Lord Lindum’s Anus Horribilis
Outrageous, hilarious and borderline surreal, Ian Thomson’s monstrous creation and his long-suffering but devious butler Fiskerton are unforgettable in this romp through the unique challenges of 2020. Richly entertaining.
Lord Lindum’s Anus Mirabilis
LORD LINDUM’S ANUS HORRIBILIS traced his lordship’s woes and tribulations through 2020, not least among them, gout, the piles, and the coronavirus. Will 2021 be any better?
A meteorite lands in a Gloucestershire garden, a walrus basks on the lifeboat slipway in Tenby, meteors light up the night sky in the West Country, and a rare white deer is found wandering the streets of Bootle. Do these signs and portents signify his lordship’s Year of Wonders, or is it the End Times?

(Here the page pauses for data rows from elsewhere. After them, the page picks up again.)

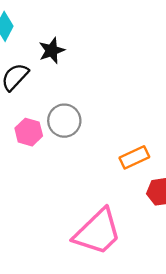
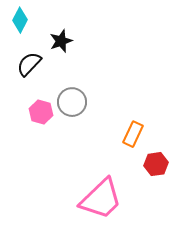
orange rectangle: (134, 157) -> (133, 134), turned -40

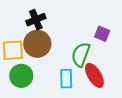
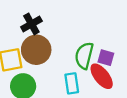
purple square: (102, 34) -> (106, 58), moved

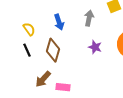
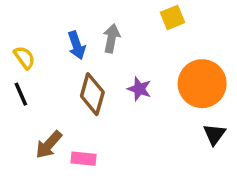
gray arrow: (89, 18) -> (111, 38), moved
brown diamond: (53, 50) -> (92, 94), moved

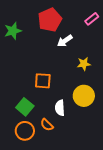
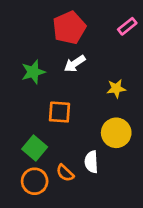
green star: (13, 31) -> (33, 72), moved
white arrow: (65, 41) -> (75, 64), moved
white semicircle: (60, 108) -> (91, 162), moved

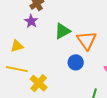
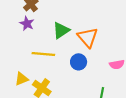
yellow triangle: (17, 46) -> (21, 79), moved
yellow line: (17, 69) -> (43, 54), moved

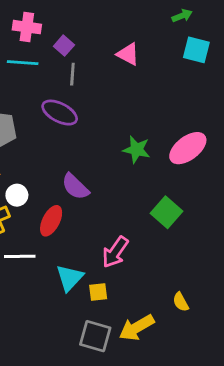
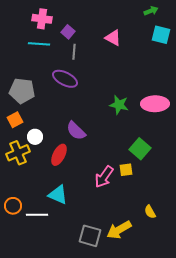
pink ellipse: (188, 148) -> (155, 104), turned 36
white line: (20, 256) -> (37, 215), moved
cyan triangle: (70, 278) -> (58, 195), moved, turned -50
yellow square: (98, 292) -> (126, 170), moved

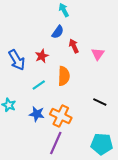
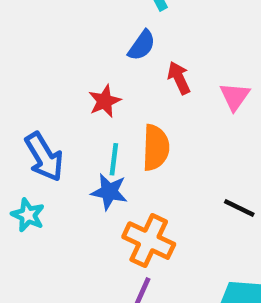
blue arrow: (17, 60) -> (44, 157), moved
cyan line: (39, 85) -> (114, 159), moved, turned -48
blue star: (37, 114) -> (109, 192), moved

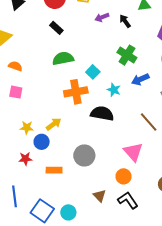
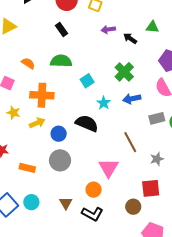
black arrow: (125, 21) -> (130, 38), turned -32
orange semicircle: (15, 66) -> (28, 63), moved
orange cross: (76, 92) -> (42, 95), moved
yellow star: (27, 128) -> (13, 113), moved
blue circle: (42, 142) -> (59, 134), moved
black L-shape: (128, 200) -> (92, 214), turned 140
cyan circle: (68, 212) -> (31, 202), moved

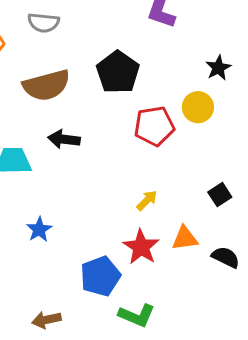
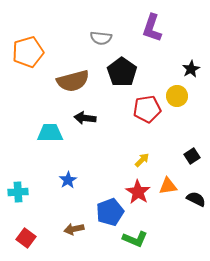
gray semicircle: (44, 23) -> (101, 38), moved
brown arrow: (46, 320) -> (74, 229), moved

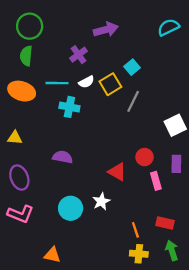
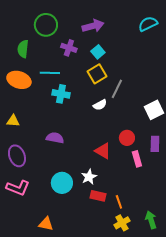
green circle: (30, 26) -> (46, 25), moved
purple cross: (79, 55) -> (69, 48), turned -35
cyan square: (132, 67) -> (98, 52), moved
white semicircle: (86, 82) -> (100, 105), moved
red rectangle: (165, 223) -> (98, 196), moved
yellow cross: (139, 254) -> (122, 223), turned -35

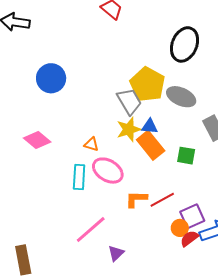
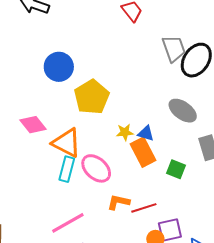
yellow pentagon: (147, 84) -> (92, 97), moved
gray trapezoid: (129, 101) -> (174, 49), moved
yellow star: (129, 129) -> (125, 132), size x0.7
orange triangle: (91, 144) -> (67, 143), moved, size x2.0

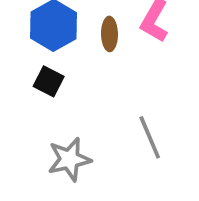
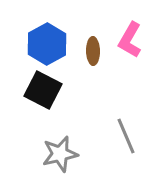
black square: (49, 81) -> (43, 90), size x1.5

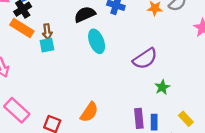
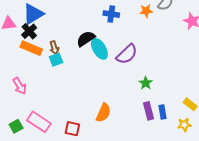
black semicircle: (85, 14) -> (86, 39), moved
purple semicircle: (145, 59) -> (127, 54), moved
green star: (162, 87) -> (146, 83), moved

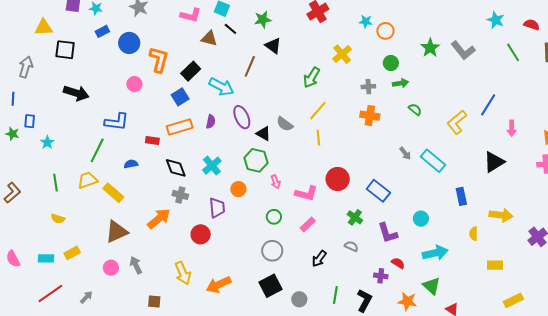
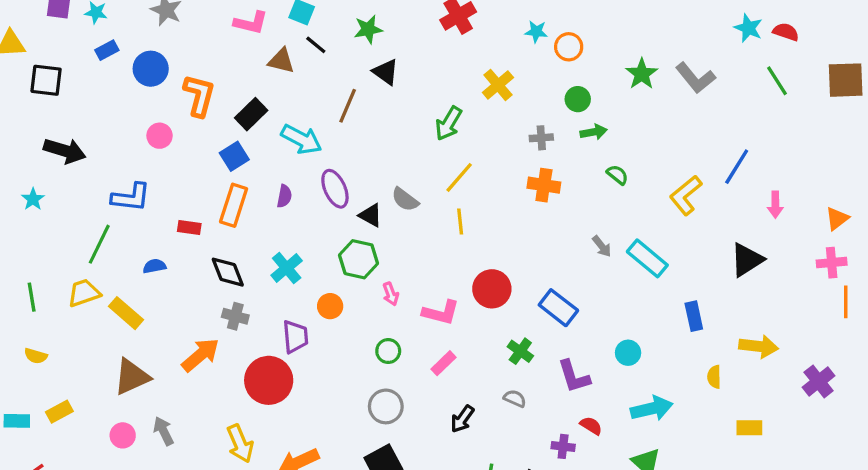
red semicircle: (532, 25) -> (786, 32), moved
orange rectangle: (180, 127) -> (234, 205), turned -55
cyan star: (47, 142) -> (33, 199), moved
red circle: (201, 234) -> (269, 380), size x1.5

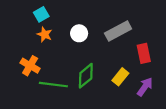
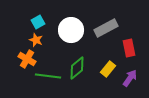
cyan square: (41, 14) -> (38, 22), moved
white circle: (79, 33) -> (71, 30), size x1.6
orange star: (45, 34) -> (36, 40), moved

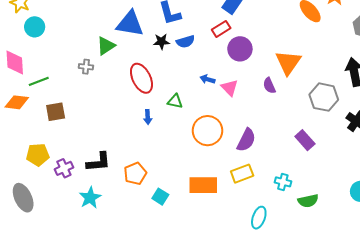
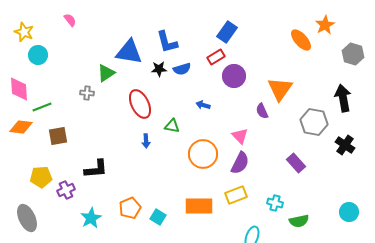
pink triangle: (229, 88) -> (240, 136), moved
black L-shape: (99, 162) -> (96, 169), moved
orange pentagon: (135, 174) -> (130, 208), moved

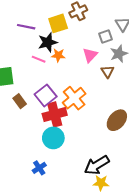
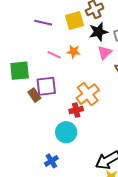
black star: (48, 42) -> (98, 32), moved
purple square: (46, 95) -> (46, 86), moved, turned 30
red cross: (55, 114) -> (76, 110), moved, size x0.6

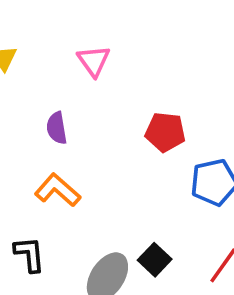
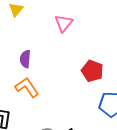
purple semicircle: (57, 128) -> (25, 59), moved

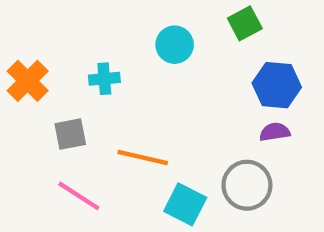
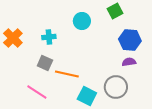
gray square: (70, 134) -> (45, 63), moved, turned 35

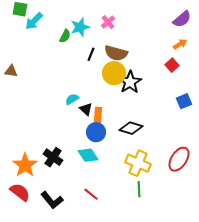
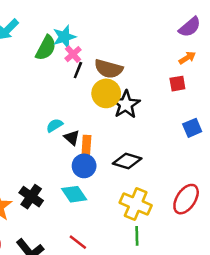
pink cross: (108, 22) -> (73, 54), moved
green semicircle: (65, 36) -> (46, 48), size x1.5
red square: (172, 65) -> (177, 84), turned 32

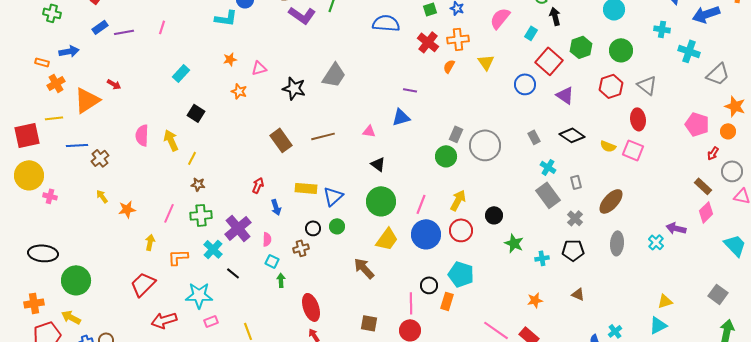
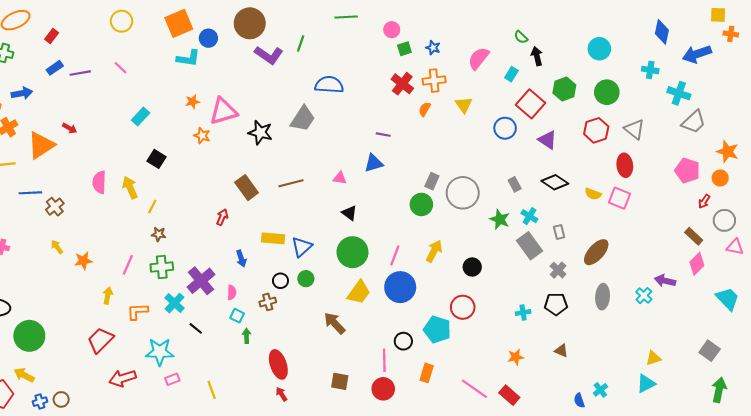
blue semicircle: (386, 23) -> (329, 85), moved
pink line: (162, 27) -> (120, 68), turned -64
pink triangle: (259, 68) -> (223, 111), size x1.8
gray trapezoid: (718, 74) -> (694, 122), moved
red arrow: (258, 185) -> (222, 217), moved
red circle: (461, 230) -> (463, 307), moved
green star: (514, 243) -> (500, 219), moved
orange rectangle: (447, 301) -> (427, 373), moved

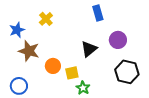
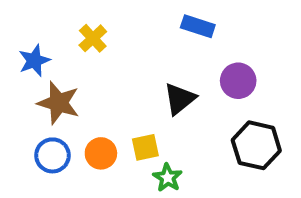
blue rectangle: (98, 13) -> (198, 26), turned -56
orange circle: (53, 66) -> (101, 153), moved
blue circle: (19, 86) -> (52, 155), moved

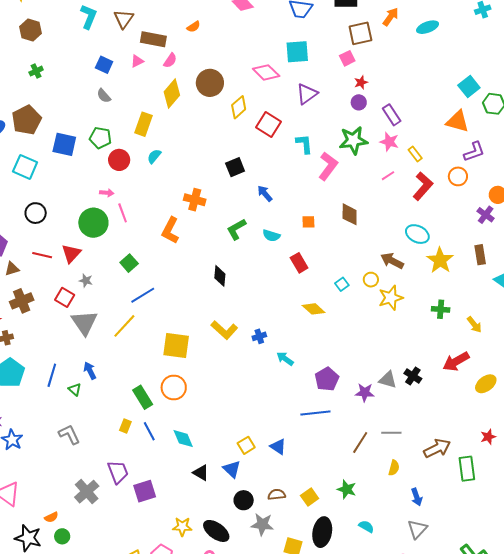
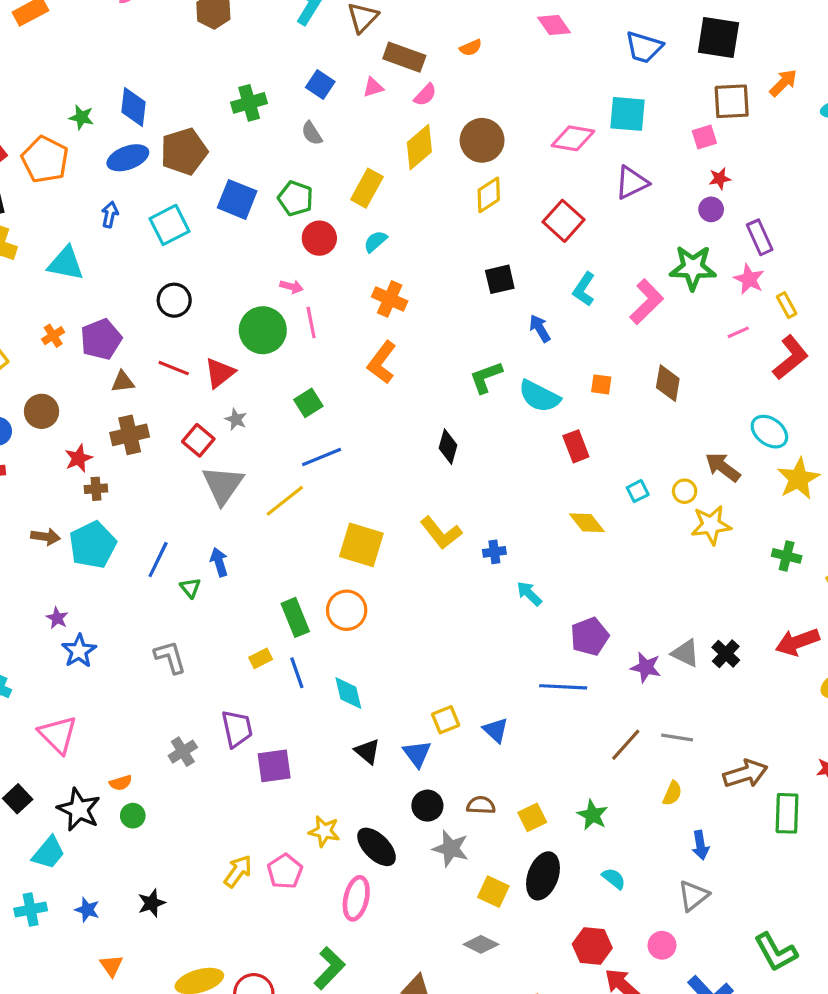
green cross: (36, 71) -> (249, 103), moved, size x1.5
pink diamond: (266, 72) -> (573, 138), turned -44
yellow diamond: (239, 107) -> (489, 195), moved
cyan L-shape: (304, 144) -> (584, 289), moved, turned -150
cyan square: (25, 167) -> (170, 225), turned 30
orange cross: (195, 200) -> (390, 299), moved
cyan semicircle: (271, 236) -> (539, 396), size x1.5
yellow rectangle: (125, 426) -> (261, 658), turned 32
gray cross: (87, 492) -> (183, 752), size x0.7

Ian Thomson’s first novel Martin is compelling from the very outset, as Robert Reith, the narrator-protagonist, drunk, his life for reasons as yet unknown on the rocks, seeks to enlist the support of us, his readers. It soon becomes clear that he will be spiky but entertaining company, capable of wistfulness for sure, but often cynical, opinionated and seemingly amoral. But at least you can say that he is ruthlessly honest about his own shortcomings.
A Dish of Apricots
This is a serious – but amusing – novel with interest far beyond gay readership. It is a book about love, relationships, trust and other timeless themes. The gay content is minimal, and to some extent, irrelevant. It’s the progress of a life that veers from affluence to destitution and back. Great observations, good laughs and very moving moments (that are never bathetic) along with Thomson’s excellent writing make this a book to spend time with.